Esta dejadez de los responsables en sacar la obra adelante con el menor sufrimiento hacia el conductor, no parece de momento de resultados apetecibles, colmando la paciencia de aquellos conductores que se ven inmersos en el caos.

La circulación avanza lentamente en esos tramos, con paradas continuas y atascos, al pasar de dos carriles, a solo uno, en ambas direcciones, sobre todo en el momento más inoportuno, la época estival de mayor tráfico y desplazamiento de vehículos en ambos sentidos hacía la Coruña y viceversa a otros puntos geográficos, sin visos de solución temporal, ¿No sería mejor, si no se va hacer nada, retirar los conos y abrir los carriles al tráfico rodado? Cuando esté claro, lo que se quiere hacer, con premura se haga, sin sacrificar la paciencia del conductor de turno, saturando los viales alternativos de vehículos a la vez, de incordio a todo el mundo, encina es un gasto superfluo de combustible, que afecta al bolsillo del sufrido conductor.

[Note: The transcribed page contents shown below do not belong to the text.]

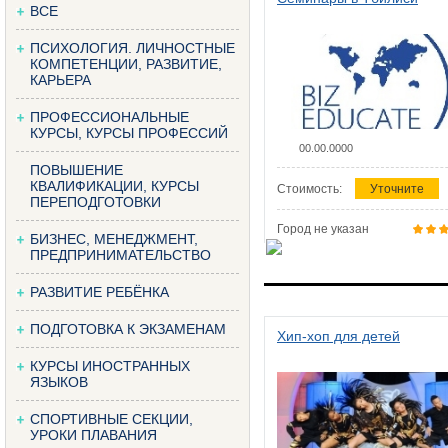
ВСЕ
ПСИХОЛОГИЯ. ЛИЧНОСТНЫЕ
КОМПЕТЕНЦИИ, РАЗВИТИЕ,
КАРЬЕРА
ПРОФЕССИОНАЛЬНЫЕ
КУРСЫ, КУРСЫ ПРОФЕССИЙ
00.00.0000
ПОВЫШЕНИЕ
КВАЛИФИКАЦИИ, КУРСЫ
Стоимость:
Уточните
ПЕРЕПОДГОТОВКИ
Город не указан
БИЗНЕС, МЕНЕДЖМЕНТ,
ПРЕДПРИНИМАТЕЛЬСТВО
РАЗВИТИЕ РЕБЁНКА
ПОДГОТОВКА К ЭКЗАМЕНАМ
Хип-хоп для детей
КУРСЫ ИНОСТРАННЫХ
ЯЗЫКОВ
СПОРТИВНЫЕ СЕКЦИИ,
УРОКИ ПЛАВАНИЯ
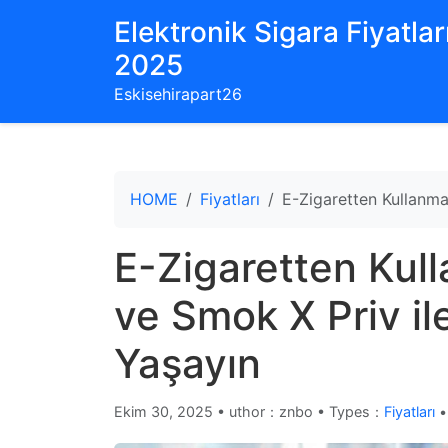
Elektronik Sigara Fiyatları
2025
Eskisehirapart26
HOME
Fiyatları
E-Zigaretten Kullanma
E-Zigaretten Kull
ve Smok X Priv il
Yaşayın
Ekim 30, 2025
•
uthor：znbo • Types：
Fiyatları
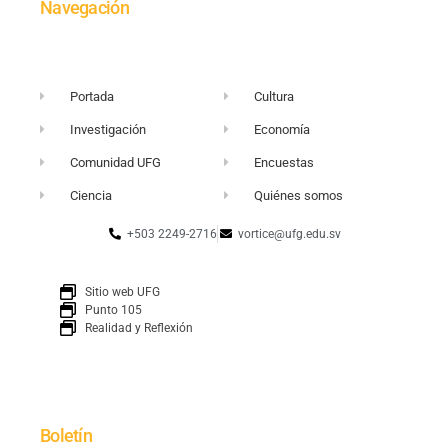
Navegación
Portada
Cultura
Investigación
Economía
Comunidad UFG
Encuestas
Ciencia
Quiénes somos
+503 2249-2716
vortice@ufg.edu.sv
Sitio web UFG
Punto 105
Realidad y Reflexión
Boletín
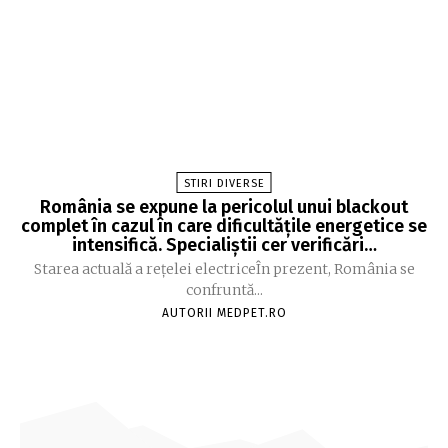
STIRI DIVERSE
România se expune la pericolul unui blackout
complet în cazul în care dificultățile energetice se
intensifică. Specialiștii cer verificări…
Starea actuală a rețelei electriceÎn prezent, România se
confruntă...
AUTORII MEDPET.RO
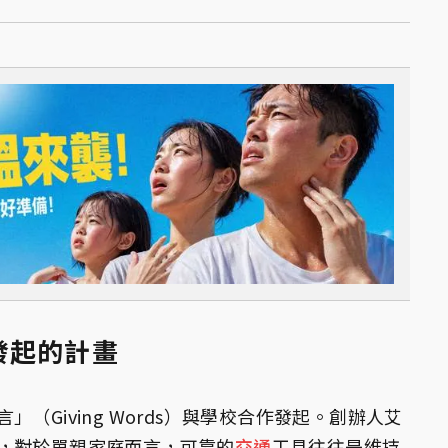
發起的計畫
（Giving Words）與學校合作發起。創辦人艾
）深知，對於單親家庭而言，可靠的
交通
工具往往是維持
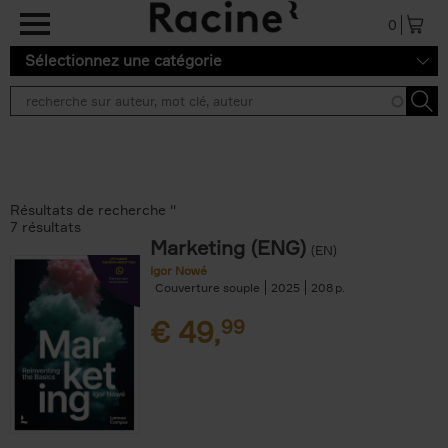
Aller au contenu principal
0
Sélectionnez une catégorie
Résultats de recherche ''
7 résultats
Marketing (ENG)
(EN)
Igor Nowé
Couverture souple
2025
208
€
49,
99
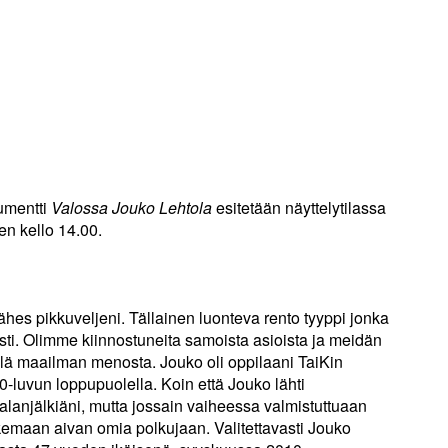
umentti
Valossa Jouko Lehtola
esitetään näyttelytilassa
en kello 14.00.
lähes pikkuveljeni. Tällainen luonteva rento tyyppi jonka
sti. Olimme kiinnostuneita samoista asioista ja meidän
ellä maailman menosta. Jouko oli oppilaani TaiKin
-luvun loppupuolella. Koin että Jouko lähti
anjälkiäni, mutta jossain vaiheessa valmistuttuaan
kulkemaan aivan omia polkujaan. Valitettavasti Jouko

Pasado el verano (que ya queda poco) se resuelva retomar la entelequia de la obra, a este paso se va parecer la obra del Escorial, por el tiempo muerto de por medio, agotando la paciencia de conductor y sus agobiados acompañantes. La culpa, por supuesto no es del Sr. Gelo. Pero siempre, tan atinado en sus retrancas y muy solícito en todos los temas de su municipio, llama la atención la tortuga que se haya colocada a la altura del Puente Pasaje, una alegoría razonable, aunque la tortuga no tiene culpa de la desidia en afrontar las obras con premura, en beneficio de los ciudadanos.

Las instituciones, están para dar solución a los problemas de sus vecinos, no para causarles más caos, del que ya tienen, porque este país, se parece a un caos prolongado en el tiempo y quién lo padece es el ciudadano, estar ausentes de las necesidades del vecindario y no ser partícipe de sus necesidades, dejando lo esencial y preocuparse de veleidades, desanima al vecino, al ciudadano y no confía en sus mandatarios, una razón de más para evitar que esta obra se prolongue en el tiempo sin causa justificada, por mucha razón institucional que sea, siempre tendrá que estar por encima de todo, la razón ciudadana y ahora mismo, los usuarios de esa vía la N-VI, no muestran estar contentos, sino enfadados por el retraso que se lleva.

Al ciudadano, se le exigen impuestos y los paga, las instituciones, lo gastan y no dan explicaciones, por tanto, para solucionar este caos circulatorio, se precisa ponerse al tajo ya, para solucionar un gran problema de circulación, el cual afecta a miles conductores diariamente en la jornada de cada día de las 24 horas en ambos sentidos. Requiriendo para allanar la situación una solución urgente. No que los conos, estén de adorno en una carretera caótica como se ha convertido la N-VI.

El regidor municipal de Oleiros, tiene una baza muy importante que jugar, exigir se haga la reforma de una vez y rápido, en beneficio de todos los usuarios de la vía.